Transcribed page contents ->
■ ■ ■ ■

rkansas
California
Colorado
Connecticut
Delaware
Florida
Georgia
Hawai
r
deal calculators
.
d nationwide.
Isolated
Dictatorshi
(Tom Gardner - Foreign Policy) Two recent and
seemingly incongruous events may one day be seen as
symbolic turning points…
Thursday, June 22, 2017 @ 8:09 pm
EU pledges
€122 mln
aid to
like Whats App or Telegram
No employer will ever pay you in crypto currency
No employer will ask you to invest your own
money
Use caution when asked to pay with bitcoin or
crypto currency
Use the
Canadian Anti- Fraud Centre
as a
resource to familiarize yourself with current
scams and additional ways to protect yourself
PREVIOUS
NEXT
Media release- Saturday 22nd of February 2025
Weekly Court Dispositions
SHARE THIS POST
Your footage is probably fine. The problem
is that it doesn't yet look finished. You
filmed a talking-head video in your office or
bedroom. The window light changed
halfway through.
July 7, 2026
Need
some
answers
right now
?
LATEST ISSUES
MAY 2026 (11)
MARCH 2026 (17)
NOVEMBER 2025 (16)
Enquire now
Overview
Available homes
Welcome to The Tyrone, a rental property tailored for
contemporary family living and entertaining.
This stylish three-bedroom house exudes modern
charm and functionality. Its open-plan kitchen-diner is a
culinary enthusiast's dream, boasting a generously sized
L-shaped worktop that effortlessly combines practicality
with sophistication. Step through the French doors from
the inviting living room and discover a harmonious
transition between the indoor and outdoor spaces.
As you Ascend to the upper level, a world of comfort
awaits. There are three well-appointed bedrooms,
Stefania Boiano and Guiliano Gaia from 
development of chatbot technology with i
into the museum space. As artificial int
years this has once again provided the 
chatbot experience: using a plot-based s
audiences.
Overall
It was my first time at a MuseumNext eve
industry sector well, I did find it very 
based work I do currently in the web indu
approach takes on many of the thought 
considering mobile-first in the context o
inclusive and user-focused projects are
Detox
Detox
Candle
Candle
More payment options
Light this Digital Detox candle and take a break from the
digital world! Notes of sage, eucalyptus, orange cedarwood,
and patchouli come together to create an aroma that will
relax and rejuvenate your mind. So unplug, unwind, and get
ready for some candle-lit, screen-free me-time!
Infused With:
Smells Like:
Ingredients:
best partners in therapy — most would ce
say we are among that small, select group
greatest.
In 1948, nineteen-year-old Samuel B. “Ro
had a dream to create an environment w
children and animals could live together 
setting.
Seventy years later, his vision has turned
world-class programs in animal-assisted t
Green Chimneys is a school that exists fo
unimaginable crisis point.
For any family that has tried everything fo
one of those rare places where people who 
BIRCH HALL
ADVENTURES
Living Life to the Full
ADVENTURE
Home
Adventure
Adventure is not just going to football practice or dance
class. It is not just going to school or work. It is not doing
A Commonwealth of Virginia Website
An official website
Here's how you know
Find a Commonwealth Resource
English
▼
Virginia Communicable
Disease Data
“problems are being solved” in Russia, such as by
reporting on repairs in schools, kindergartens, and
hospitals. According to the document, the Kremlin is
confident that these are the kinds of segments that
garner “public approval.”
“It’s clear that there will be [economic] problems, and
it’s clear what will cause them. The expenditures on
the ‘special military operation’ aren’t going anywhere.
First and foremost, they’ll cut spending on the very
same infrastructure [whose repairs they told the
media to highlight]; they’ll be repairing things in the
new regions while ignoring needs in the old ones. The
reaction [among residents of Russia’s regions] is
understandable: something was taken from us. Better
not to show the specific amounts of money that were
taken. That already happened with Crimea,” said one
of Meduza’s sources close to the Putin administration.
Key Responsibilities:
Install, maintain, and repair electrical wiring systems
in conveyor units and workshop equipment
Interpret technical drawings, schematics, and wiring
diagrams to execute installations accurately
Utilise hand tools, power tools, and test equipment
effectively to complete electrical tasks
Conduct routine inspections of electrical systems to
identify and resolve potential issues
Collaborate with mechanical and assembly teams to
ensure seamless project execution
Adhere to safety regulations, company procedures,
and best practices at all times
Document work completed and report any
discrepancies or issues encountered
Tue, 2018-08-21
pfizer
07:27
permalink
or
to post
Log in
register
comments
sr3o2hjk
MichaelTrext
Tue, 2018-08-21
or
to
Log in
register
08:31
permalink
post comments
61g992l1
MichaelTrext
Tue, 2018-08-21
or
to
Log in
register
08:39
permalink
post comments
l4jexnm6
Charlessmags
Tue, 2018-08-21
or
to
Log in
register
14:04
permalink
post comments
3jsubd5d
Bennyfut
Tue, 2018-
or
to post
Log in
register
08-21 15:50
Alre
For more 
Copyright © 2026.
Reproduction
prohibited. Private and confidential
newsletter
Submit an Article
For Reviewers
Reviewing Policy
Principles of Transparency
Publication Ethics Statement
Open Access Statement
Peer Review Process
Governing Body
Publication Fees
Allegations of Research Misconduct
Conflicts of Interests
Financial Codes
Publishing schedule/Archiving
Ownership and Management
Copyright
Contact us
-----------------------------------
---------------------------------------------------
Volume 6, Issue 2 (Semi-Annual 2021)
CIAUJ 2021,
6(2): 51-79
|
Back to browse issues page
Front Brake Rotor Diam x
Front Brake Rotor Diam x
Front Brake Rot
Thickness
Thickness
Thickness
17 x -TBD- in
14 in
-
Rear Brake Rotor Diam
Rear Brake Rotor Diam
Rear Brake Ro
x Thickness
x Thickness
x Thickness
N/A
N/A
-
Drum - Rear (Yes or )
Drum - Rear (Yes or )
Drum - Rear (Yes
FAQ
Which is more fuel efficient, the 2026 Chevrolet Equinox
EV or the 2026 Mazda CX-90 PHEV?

■ ■ ■ ■

WHAT TO PRODUCE -> Among the records, find every line holding the word "repairs" and copy it.

RESPONSE TO THIS EXERCISE ->
reporting on repairs in schools, kindergartens, and
same infrastructure [whose repairs they told the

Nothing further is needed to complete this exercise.